Abstract WMP97: Haptoglobin is Associated With Increased Early Perihematoma Edema Progression in Spontaneous Intracranial Hemorrhage

Introduction: Perihematomal edema in intracranial hemorrhage (ICH) is influenced by free hemoglobin clearance and inflammation. Serum Haptoglobin (Hp) binds free hemoglobin, affecting clearance as well as free radical production, resulting in inflammation. Of the three phenotypes of Haptoglobin, Hp 1-1 has the greatest effect on free hemoglobin clearance.
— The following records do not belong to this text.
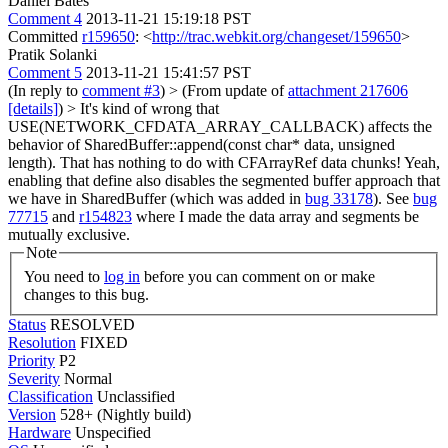
Daniel Bates
Comment 4
2013-11-21 15:19:18 PST
Committed
r159650
: <
http://trac.webkit.org/changeset/159650
>
Pratik Solanki
Comment 5
2013-11-21 15:41:57 PST
(In reply to
comment #3
)
> (From update of
attachment 217606
[details]
) > It's kind of wrong that
USE(NETWORK_CFDATA_ARRAY_CALLBACK) affects the
behavior of SharedBuffer::append(const char* data, unsigned
length). That has nothing to do with CFArrayRef data chunks!
Yeah,
enabling that define also disables the segmented buffer approach that
we have in SharedBuffer (which was added in
bug 33178
). See
bug
77715
and
r154823
where I made the data array and segments be
mutually exclusive.
Note
You need to
log in
before you can comment on or make
changes to this bug.
Status
RESOLVED
Resolution
FIXED
Priority
P2
Severity
Normal
Classification
Unclassified
Version
528+ (Nightly build)
Hardware
Unspecified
We hypothesized that individuals with the Hp 1-1 phenotype have different rates of early perihematomal edema formation as compared to those with Hp 2-1 and Hp 2-2. Methods: We determined Hp phenotype, ICH volume, and rate of early change in perihematomal volume (ePHE) in participants from three prospectively collected ICH cohorts; Johns Hopkins University hospital (JHH), Massachusetts General Hospital (MGH), and the MISTIE III trial. The association of Hp phenotypes 1-1, 2-1, 2-2, with ePHE, while controlling for key clinical characteristics was analyzed using a multivariate model. Findings: 166 participants, 57 from JHH, 30 from MGH, and 79 from the MISTIE III trial were included: 73 (44%) female, 41(25%) African Americans, 34 (20%) diabetics, 133 (80%) with hypertension, and 75 (45%) active smokers. There were 15 subjects with Hp phenotype 1-1, 86 with 2-1 and 65 with 2-2. In the adjusted analysis, controlling for race, diabetes, hypertension, smoking status, and change in intracranial hemorrhage volume over time (cc/hr), Hp 1-1 had a significantly increased estimated mean rate of ePHE at 1·15, (95% CI 0·58-1·71) as compared to all other Hp 2-1 or Hp 2-2 containing phenotypes (0·30, 95% CI 0·06-0·54; 0.29 95% CI 0·02-0·56). Neither mortality nor discharge mRS differed between Hp phenotypes. Interpretation: Haptoglobin phenotype is associated with ePHE. Hp 1-1 significantly increased mean rate of ePHE suggests that haptoglobin phenotype may be a key player in understanding the multiphasic progression of PHE in sICH, which may help identify windows for targeted interventions to improve clinical outcomes. Conclusion: In our adjusted models, patients with the Haptoglobin 1-1 phenotype had an increased rate of ePHE formation within the first 96 hours. The Hp 1-1 phenotype may increase perihematomal progression in sICH. A larger prospective observational study is warranted.